Most common repeated strings

DiscussiePurely Programmers

Sluit je aan bij LibraryThing om te posten.

Most common repeated strings

Dit onderwerp is gemarkeerd als "slapend"—het laatste bericht is van meer dan 90 dagen geleden. Je kan het activeren door een een bericht toe te voegen.

1timspalding
jul 25, 2009, 10:19 am

I'm looking for an easy way to identify the most common repeated strings in some code. I've got a big hunk of HTML and JavaScript with many repetitions of very long class, id and function names (eg., "LibraryThing.collections.toggleBookForCollectionFromMenu"). I want to simplify it down by making them smaller.

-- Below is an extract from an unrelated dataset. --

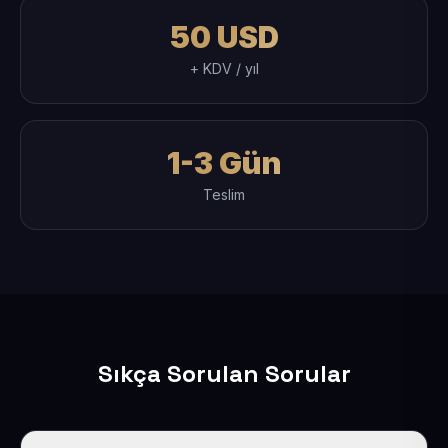
50 USD
+ KDV / yıl
1-3 Gün
Teslim
Sıkça Sorulan Sorular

I'd love a script, preferably in PHP, that showed the longest such strings, so I can approach the issue systematically. I'm guessing this is an easy problem, and that it's baked into algorithms like ZIP. I'm sure there's an elegant algorithm for it.

Anyone have a good solution?

2timspalding
jul 25, 2009, 1:08 pm

I tried it over on StackOverflow. The solution is VERY slow. I've got my own, longer and more annoying one that's a little faster, mostly because it goes word by word.

http://stackoverflow.com/questions/1182208/find-longest-repeating-strings

3Sander314
jul 25, 2009, 1:12 pm

Sounds like a variant on http://en.wikipedia.org/wiki/Longest_repeated_substring_problem
Not very easy to implement in the most general case.

In your case however, you can use something easier as you probably want strings matching a-zA-z0-9\.+ and in that case some kind of brute force regex+hash solution will suffice. Do you have some example input?

4kevinmcguinness
jul 27, 2009, 7:39 pm

There is a solution to a similar problem in Jon Bentley's Programming Pearls, Column 15. He uses a data structure called a suffix array to create a very efficient solution for plain text. You might need to extract what you're interested in from the program text first, but Bentley's solution should work.

Column 15 of the book is available on the books website: http://www.cs.bell-labs.com/cm/cs/pearls/strings.html

-Kevin

5Amtep
Bewerkt: jul 28, 2009, 4:16 pm

Hmm. I suspect that the normal unix tools are up for this job, unless you have gigabytes of code to analyze. We don't need no stinkin' elegance!

This pipeline will find the longest identifiers for you:

grep -oh '{a-zA-Z}{a-zA-Z0-9.}*' $FILES | sort | uniq | perl -n -e 'print length($_)-1, " ", $_' | sort -nr | head -10

(replace all braces with brackets to make it work. Is there any way to turn touchstones off?)

If you want to sort by the product of length and repetitions, in order to find the total bytes wasted on an identifier, you can use uniq -c and do a bit more magic in the perl script like this:

grep -oh '{a-zA-Z}{a-zA-Z0-9.}*' $FILES | sort | uniq -c | perl -na -e 'print $F{0} * length($F{1}), " $F{1}\\n"' | sort -nr | head -10

(again, replace all braces with brackets)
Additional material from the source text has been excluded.